Databricks Reffy: From Tribal Data to AI Answers

Databricks' Reffy uses AI and RAG to turn scattered customer stories into an instantly searchable knowledge base for sales and marketing.

3 min read
Databricks Reffy application interface showing search results for customer stories.
Image credit: StartupHub.ai

Databricks has tackled its internal challenge of scattered customer success stories with the development of 'Reffy'. This new application transforms a wealth of tribal knowledge into instantly accessible, AI-powered insights, making over 2,400 customer references searchable and analyzable.

The core problem was simple: finding the right customer proof point at the right time was a persistent hurdle for sales and marketing teams. Databricks hosts thousands of case studies, YouTube talks, and internal documents, but accessing this information efficiently was nearly impossible. This led to overuse of popular references, missed opportunities, and a reliance on ad-hoc knowledge sharing.

From Chaos to Clarity: The Reffy Solution

Reffy acts as a full-stack agentic application, built entirely on the Databricks platform. It consolidates disparate customer stories, categorizes them, and employs a Retrieval Augmented Generation (RAG) agent to power its search capabilities. The architecture integrates Databricks' Lakeflow Jobs for ETL, Unity Catalog for governance, Vector Search for retrieval, Model Serving for the AI agent, Lakebase for real-time data handling, and Databricks Apps for the user interface.

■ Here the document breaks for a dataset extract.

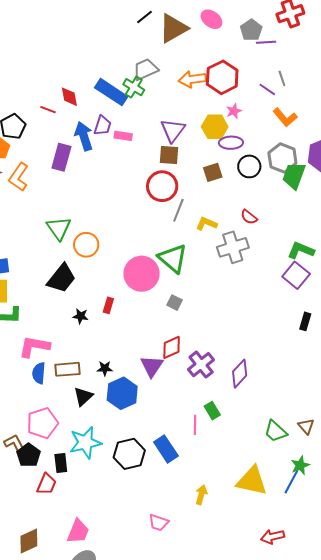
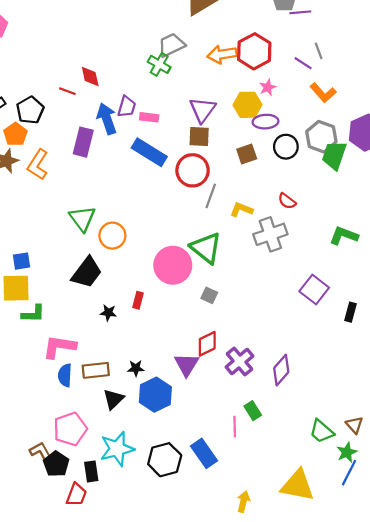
blue rectangle: (111, 92) -> (149, 152), moved
purple square: (296, 275) -> (314, 289), moved
green star: (300, 465) -> (347, 452), moved
blue line: (291, 482) -> (349, 473), moved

Data Pipeline and AI Enrichment

The process begins with collecting text from various sources, including YouTube transcripts, LinkedIn articles, and public case studies. Internal documents are also consolidated. This raw data lands in a 'Bronze' Delta Lake table. The critical step involves using Gemini 2.5 AI Functions to score each story based on a rigorous 31-point system. This AI enrichment extracts metadata, assesses outcome credibility, and identifies the business challenge and Databricks' unique value proposition, filtering out lower-quality content.

Agentic Search and User Experience

An agent built using the DSPy framework facilitates lightning-fast keyword searches and more nuanced, longer-form LLM responses with reasoning. Hybrid keyword and semantic search, coupled with Databricks' Vector Search re-ranker, ensures relevant results. The agent is logged to MLflow and deployed via Databricks Model Serving, optimizing for cost-effectiveness on CPU instances.

The user-facing application, built with React and FastAPI, provides a chat-like interface. It leverages Lakebase for persisting conversation history, logs, and user identities, enabling efficient data retrieval and quality assurance. This makes Reffy an effective tool for internal knowledge management systems.

Impact and Future Scalability

Since its December 2025 launch, over 1,800 Databricks employees have used Reffy, running more than 7,500 queries. This has led to more relevant storytelling, faster campaign execution, and increased confidence in leveraging customer proof points at scale. The system also provides ongoing monitoring and metrics, surfacing popular topics and identifying content gaps, such as user interest in newer products like Agent Bricks and Lakebase.

Looking ahead, Databricks plans to connect Reffy to other solutions via an API and MCP server, integrating customer intelligence directly into existing workflows. This continuous refinement, powered by user interaction data, aims to further enhance the value of this internal knowledge resource.